■ WORK ORDER
Lines of the listing below that contain the string "Muğla" are to be returned.

# # #

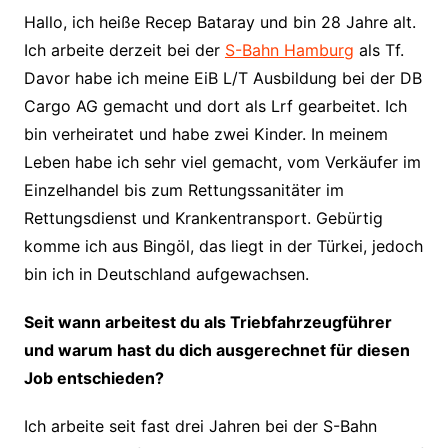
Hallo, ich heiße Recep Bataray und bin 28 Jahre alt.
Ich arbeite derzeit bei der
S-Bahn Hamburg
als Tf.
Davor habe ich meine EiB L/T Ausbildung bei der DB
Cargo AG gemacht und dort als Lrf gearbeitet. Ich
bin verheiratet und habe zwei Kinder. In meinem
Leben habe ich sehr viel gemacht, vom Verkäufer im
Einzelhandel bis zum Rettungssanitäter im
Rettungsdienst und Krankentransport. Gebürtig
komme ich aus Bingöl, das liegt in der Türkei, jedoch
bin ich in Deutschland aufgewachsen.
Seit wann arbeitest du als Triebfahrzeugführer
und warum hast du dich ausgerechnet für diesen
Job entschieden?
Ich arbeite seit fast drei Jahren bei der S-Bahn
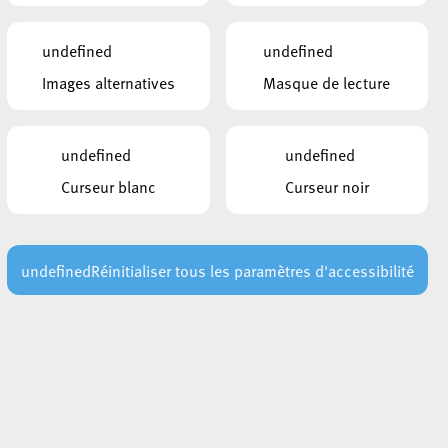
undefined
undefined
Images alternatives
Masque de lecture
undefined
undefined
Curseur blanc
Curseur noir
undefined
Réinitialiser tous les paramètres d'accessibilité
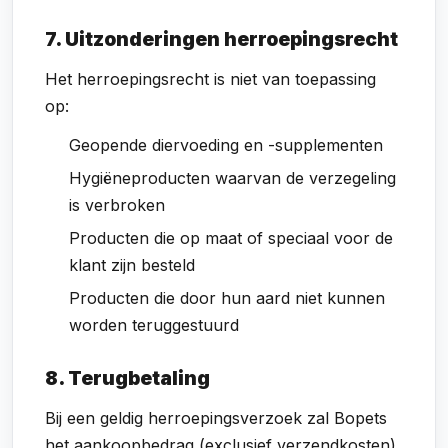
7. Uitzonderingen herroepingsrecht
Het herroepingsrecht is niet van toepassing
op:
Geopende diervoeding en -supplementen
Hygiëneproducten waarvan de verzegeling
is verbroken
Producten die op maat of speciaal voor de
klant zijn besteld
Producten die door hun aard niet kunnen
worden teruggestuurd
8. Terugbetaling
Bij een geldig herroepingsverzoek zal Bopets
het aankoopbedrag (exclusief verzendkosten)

# # #

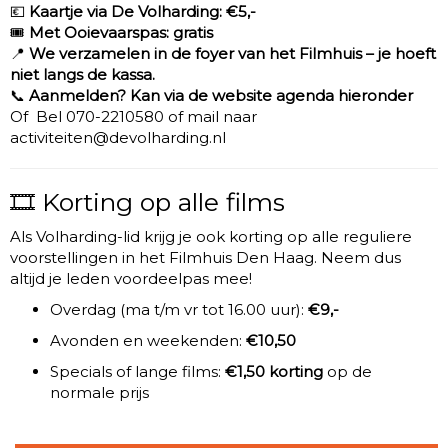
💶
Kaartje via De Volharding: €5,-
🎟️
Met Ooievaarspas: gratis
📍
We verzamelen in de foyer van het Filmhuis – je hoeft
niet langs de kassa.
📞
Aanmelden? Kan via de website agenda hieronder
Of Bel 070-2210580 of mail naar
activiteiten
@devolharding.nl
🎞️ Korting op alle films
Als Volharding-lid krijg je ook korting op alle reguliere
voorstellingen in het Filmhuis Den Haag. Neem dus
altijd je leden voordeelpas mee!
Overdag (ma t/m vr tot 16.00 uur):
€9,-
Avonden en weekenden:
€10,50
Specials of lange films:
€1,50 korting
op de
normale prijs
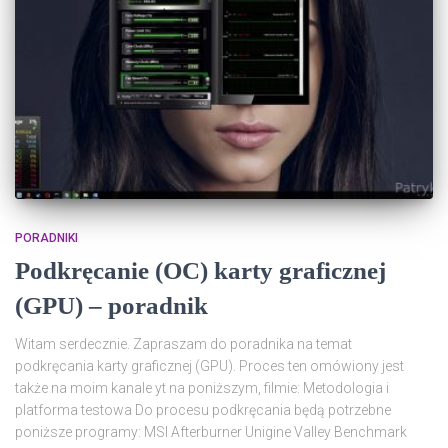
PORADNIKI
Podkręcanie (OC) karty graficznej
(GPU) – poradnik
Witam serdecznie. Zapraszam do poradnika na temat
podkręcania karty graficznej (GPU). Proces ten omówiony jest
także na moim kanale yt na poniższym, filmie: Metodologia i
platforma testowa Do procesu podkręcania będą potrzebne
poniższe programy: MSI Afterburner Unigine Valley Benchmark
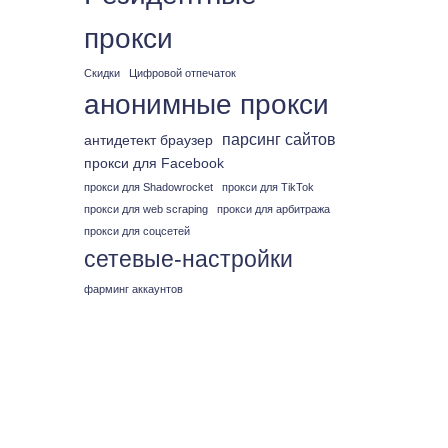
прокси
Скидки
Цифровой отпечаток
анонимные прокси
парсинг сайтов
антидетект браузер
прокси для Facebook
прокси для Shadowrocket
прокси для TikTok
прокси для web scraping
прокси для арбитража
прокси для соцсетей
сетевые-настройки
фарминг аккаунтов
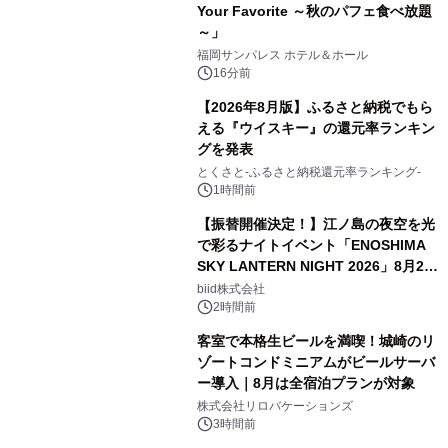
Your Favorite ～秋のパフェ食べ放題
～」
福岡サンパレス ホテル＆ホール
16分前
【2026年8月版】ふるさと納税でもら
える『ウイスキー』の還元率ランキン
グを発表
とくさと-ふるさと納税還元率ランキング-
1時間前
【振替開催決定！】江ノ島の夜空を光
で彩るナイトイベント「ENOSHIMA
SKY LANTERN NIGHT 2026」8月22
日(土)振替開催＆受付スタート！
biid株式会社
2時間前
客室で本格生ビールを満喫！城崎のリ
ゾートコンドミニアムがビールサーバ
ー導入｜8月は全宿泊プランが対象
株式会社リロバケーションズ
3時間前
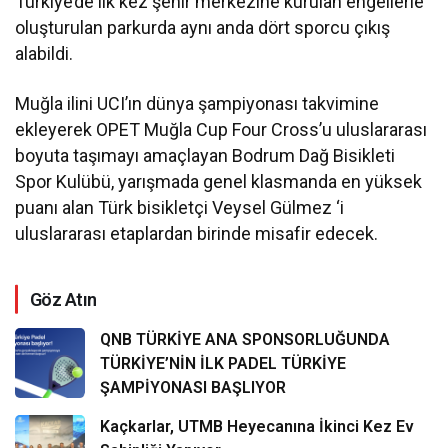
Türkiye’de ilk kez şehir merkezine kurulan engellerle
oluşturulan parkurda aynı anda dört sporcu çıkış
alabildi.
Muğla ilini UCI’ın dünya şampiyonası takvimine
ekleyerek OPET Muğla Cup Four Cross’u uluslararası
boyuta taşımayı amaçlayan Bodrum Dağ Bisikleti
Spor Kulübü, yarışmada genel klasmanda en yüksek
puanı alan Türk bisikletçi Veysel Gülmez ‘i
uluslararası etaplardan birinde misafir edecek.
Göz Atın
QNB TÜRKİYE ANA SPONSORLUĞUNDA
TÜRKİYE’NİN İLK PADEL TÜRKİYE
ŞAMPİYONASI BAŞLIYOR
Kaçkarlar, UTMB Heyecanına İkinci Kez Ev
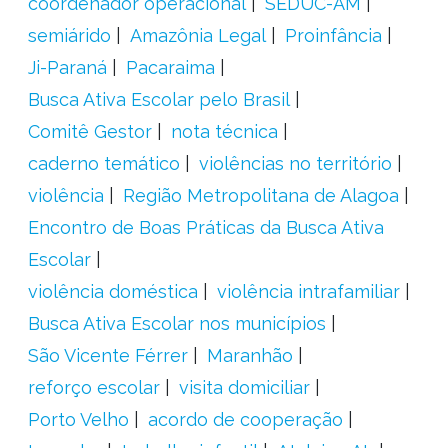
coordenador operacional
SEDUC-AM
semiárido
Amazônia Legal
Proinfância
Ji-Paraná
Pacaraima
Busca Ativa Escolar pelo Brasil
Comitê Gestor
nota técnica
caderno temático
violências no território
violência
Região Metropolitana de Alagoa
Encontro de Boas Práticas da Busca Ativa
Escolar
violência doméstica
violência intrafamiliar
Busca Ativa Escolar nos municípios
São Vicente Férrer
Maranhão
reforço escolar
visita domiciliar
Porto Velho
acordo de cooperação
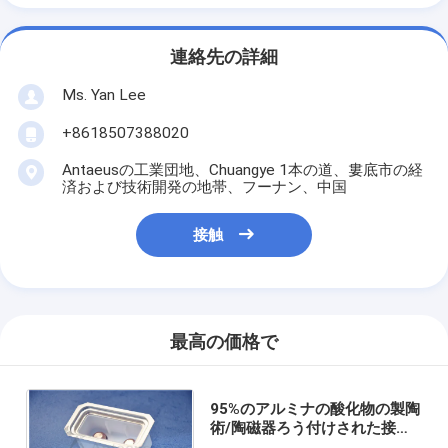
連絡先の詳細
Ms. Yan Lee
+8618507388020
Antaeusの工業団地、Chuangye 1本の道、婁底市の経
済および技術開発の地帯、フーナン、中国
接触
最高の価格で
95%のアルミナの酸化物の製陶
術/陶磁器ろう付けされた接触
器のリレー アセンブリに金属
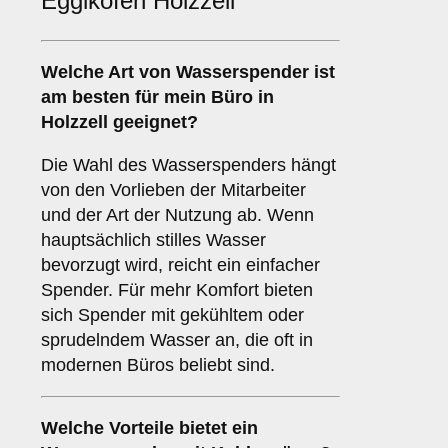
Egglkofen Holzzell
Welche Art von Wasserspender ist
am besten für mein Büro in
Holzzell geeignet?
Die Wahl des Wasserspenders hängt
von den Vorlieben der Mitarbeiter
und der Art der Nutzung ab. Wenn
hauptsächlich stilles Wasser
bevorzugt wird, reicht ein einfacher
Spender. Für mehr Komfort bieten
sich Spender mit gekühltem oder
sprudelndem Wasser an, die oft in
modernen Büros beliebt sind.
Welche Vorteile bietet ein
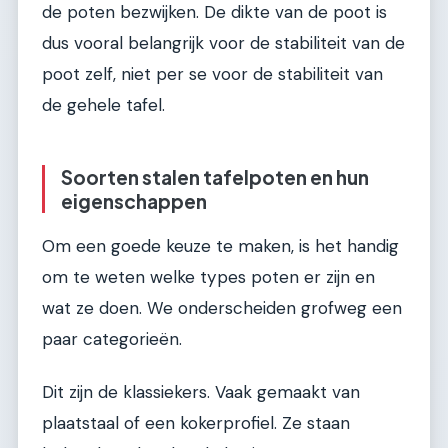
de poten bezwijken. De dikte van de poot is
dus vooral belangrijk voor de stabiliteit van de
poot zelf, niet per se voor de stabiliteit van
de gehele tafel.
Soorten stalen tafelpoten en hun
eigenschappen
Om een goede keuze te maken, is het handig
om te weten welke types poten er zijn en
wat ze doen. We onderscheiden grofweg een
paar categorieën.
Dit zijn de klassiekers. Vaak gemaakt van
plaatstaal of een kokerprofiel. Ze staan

# # #

■ RESPONSE AREA
Muğla ilini UCI’ın dünya şampiyonası takvimine
ekleyerek OPET Muğla Cup Four Cross’u uluslararası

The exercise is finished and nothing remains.